I nod. “Sometimes, yeah.”

“Well, I think about itallthe time.” He lets out a long breath, dropping his gaze. “We should have killed him that night. Before everything got fucked up. Letting him live after what he did to her, marking her up like that. It was a mistake. We should have put him in the ground that first night.”

“Yeah.” I rough a hand down my face. “Yeah, we should have.”

“It’s our fault. Him coming back, doing what he did. None of that shit would have happened if I’d just fucking killed him when I had the chance.”

A lot of shit would be different if he had. At least for the club. I would have ended up here somehow regardless. Every iteration of this life, every path, every timeline, they all still would have led here. Me taking a life. Serving justice.

“I owe you,” he grits out. “You protected her. You saw what he did, and you stopped it. I’ll always owe you.”

I knew it the moment I saw her that night. The way she struggled to get over my fence, how she limped across my yard to that damn treehouse. Could see the bruises, even in the dark.I told Jack. It wasn’t my business. Club politics. But Grace was a young girl. Still a teenager. I couldn’t let that slide. It’s what started all this.

“I’m not keeping score.” I sigh. “Not with you.”
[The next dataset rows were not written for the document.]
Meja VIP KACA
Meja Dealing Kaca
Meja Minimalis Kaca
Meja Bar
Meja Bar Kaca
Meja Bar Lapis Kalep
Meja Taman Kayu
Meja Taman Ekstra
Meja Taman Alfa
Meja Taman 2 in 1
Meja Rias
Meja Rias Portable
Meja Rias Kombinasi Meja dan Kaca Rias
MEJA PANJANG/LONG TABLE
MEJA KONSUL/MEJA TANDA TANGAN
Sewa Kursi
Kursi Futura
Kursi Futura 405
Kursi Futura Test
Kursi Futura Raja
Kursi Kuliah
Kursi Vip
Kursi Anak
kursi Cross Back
He leans back, nose still bloody, jaw still tight with emotion. “It’s weird.”

“What is?”

“You and Grace.”

Movement outside again, then Miller is wandering towards the car. I turn back towards the street, surveying my brother through my rearview. “Yeah. I know.”

“You treating her well?”

“No,” I admit.

He grunts. “Hope she kicks your ass for that.”

“Your sister’s got a hell of a punch.”

He huffs a low laugh. “She’s a scrapper. My mom was like that too. Tough as nails.”

“She shouldn’t have to be. If you weren’t being such an asshole, maybe she wouldn’t feel the need to come to me for help when she should be turning to you, to the club.”

His body goes rigid, his eyes sharp. “Help? What do you mean by that?”

Miller pulls open the car door, and I clamp my mouth shut. My partner’s timing is impeccable today.

He tosses me my paper-wrapped sub. “Sergeant is tickled pink. Ready to play hero?”